[AVAILABLE DATA]
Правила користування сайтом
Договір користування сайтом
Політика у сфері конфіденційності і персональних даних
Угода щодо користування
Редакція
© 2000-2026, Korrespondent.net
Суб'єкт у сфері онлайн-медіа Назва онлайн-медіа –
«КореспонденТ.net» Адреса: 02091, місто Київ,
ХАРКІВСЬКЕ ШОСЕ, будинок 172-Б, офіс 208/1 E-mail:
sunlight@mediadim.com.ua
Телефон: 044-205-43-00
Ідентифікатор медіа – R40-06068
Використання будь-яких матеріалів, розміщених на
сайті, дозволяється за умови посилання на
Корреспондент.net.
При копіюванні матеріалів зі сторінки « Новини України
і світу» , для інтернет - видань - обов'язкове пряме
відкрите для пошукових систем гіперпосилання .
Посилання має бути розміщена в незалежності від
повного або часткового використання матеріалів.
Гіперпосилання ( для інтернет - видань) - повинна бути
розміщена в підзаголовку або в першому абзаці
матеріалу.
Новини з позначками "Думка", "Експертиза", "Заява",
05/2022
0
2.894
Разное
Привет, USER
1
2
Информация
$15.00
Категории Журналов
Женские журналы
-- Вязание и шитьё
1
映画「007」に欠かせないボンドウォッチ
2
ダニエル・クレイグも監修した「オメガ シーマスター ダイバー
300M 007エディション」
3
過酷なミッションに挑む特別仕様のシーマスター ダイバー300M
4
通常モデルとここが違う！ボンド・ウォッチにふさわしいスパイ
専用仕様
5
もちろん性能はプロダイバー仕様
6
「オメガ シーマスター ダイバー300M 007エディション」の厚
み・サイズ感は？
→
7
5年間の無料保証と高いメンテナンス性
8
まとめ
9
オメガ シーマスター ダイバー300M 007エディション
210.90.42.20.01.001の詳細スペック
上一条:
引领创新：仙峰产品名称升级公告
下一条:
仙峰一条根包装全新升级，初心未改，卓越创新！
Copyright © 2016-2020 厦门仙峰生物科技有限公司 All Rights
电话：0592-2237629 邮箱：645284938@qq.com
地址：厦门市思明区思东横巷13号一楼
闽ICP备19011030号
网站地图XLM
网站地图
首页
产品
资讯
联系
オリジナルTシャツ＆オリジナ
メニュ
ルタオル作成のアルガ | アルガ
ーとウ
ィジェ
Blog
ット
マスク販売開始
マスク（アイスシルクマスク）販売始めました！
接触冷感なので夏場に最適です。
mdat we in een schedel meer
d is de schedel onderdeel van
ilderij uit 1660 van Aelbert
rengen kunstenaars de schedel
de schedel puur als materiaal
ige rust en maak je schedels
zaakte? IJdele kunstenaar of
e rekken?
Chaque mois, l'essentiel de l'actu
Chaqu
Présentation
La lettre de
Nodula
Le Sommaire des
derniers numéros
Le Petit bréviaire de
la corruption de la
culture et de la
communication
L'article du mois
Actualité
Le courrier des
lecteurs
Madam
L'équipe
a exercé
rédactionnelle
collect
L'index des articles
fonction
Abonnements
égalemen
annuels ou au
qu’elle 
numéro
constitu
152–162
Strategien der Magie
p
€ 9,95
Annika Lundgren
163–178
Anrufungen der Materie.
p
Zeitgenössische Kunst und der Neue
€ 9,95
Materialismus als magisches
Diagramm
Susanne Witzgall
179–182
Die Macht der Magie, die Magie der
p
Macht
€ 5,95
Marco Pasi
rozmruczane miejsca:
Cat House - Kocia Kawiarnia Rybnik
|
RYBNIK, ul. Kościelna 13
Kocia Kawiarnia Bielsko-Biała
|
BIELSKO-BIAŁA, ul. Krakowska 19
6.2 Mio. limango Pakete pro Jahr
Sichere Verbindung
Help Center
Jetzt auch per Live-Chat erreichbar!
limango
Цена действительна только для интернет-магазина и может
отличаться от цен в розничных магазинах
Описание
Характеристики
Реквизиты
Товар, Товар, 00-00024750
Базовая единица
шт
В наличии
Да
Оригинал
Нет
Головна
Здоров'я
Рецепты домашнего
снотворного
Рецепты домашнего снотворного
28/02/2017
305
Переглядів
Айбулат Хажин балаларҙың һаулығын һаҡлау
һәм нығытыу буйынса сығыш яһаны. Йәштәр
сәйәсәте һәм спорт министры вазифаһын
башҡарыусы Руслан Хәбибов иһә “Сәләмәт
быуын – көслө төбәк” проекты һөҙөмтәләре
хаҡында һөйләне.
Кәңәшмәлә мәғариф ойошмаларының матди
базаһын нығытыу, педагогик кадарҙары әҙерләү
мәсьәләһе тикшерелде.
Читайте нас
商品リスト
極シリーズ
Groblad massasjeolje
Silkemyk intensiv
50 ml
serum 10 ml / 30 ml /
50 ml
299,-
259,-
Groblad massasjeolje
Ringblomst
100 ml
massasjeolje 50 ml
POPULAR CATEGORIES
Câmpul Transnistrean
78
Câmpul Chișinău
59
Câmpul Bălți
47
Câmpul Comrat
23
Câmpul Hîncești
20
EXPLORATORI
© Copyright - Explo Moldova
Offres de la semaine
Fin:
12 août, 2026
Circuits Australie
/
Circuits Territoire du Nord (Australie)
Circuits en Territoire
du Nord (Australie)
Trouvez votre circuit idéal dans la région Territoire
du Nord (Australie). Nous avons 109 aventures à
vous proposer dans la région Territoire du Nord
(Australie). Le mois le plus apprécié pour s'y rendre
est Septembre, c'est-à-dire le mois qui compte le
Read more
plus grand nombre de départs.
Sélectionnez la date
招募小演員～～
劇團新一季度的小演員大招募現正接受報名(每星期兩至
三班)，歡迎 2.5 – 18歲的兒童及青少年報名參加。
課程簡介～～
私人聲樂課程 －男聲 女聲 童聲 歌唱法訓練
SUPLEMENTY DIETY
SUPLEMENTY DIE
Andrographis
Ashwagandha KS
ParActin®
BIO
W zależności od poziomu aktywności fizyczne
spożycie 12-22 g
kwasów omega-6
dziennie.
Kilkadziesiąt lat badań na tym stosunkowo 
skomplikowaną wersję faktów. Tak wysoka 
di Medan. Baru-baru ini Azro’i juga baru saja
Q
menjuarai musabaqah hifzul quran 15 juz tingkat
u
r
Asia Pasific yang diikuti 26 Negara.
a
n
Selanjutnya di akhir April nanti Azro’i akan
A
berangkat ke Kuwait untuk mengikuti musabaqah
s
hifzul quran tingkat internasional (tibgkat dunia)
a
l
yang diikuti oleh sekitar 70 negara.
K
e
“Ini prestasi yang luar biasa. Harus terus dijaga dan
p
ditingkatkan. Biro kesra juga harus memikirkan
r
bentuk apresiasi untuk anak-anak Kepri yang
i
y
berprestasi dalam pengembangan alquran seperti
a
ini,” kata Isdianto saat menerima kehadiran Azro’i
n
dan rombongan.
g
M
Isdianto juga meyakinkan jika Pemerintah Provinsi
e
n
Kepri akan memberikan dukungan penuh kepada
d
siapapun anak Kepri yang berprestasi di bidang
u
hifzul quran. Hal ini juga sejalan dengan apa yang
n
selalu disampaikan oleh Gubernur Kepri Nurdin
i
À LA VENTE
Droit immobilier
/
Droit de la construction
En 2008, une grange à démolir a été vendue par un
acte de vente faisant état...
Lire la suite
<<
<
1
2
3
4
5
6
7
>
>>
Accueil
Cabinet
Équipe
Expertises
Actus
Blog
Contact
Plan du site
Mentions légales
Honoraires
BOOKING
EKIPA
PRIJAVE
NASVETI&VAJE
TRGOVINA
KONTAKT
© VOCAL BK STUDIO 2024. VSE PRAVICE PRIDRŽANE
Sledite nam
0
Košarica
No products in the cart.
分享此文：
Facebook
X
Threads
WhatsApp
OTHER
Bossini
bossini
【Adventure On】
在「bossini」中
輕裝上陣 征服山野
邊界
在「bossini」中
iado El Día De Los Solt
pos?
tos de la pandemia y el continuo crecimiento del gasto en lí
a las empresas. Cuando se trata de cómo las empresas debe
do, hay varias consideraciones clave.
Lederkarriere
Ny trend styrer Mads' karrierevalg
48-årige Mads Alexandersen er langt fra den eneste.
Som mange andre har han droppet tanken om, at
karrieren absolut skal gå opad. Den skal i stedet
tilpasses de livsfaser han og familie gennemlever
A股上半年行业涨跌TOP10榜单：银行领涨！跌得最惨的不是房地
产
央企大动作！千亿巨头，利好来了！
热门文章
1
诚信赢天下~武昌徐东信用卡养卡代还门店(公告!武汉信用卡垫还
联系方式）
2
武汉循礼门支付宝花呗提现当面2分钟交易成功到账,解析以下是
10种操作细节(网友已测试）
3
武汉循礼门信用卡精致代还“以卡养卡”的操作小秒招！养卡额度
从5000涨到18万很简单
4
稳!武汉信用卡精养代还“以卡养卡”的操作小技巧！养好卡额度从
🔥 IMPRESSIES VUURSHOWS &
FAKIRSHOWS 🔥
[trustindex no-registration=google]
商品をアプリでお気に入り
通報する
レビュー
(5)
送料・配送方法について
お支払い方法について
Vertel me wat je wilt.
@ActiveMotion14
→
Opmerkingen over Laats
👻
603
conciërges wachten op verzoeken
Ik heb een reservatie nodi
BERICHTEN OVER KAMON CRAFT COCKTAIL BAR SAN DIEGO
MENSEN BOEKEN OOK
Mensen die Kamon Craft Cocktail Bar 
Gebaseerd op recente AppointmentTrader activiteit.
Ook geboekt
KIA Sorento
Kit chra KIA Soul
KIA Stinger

[PROBLEM TO WORK ON]
A complete answer reproduces every line of the records in which the word "Kepri" occurs.

[WORKED SOLUTION]
bentuk apresiasi untuk anak-anak Kepri yang
Kepri akan memberikan dukungan penuh kepada
siapapun anak Kepri yang berprestasi di bidang
selalu disampaikan oleh Gubernur Kepri Nurdin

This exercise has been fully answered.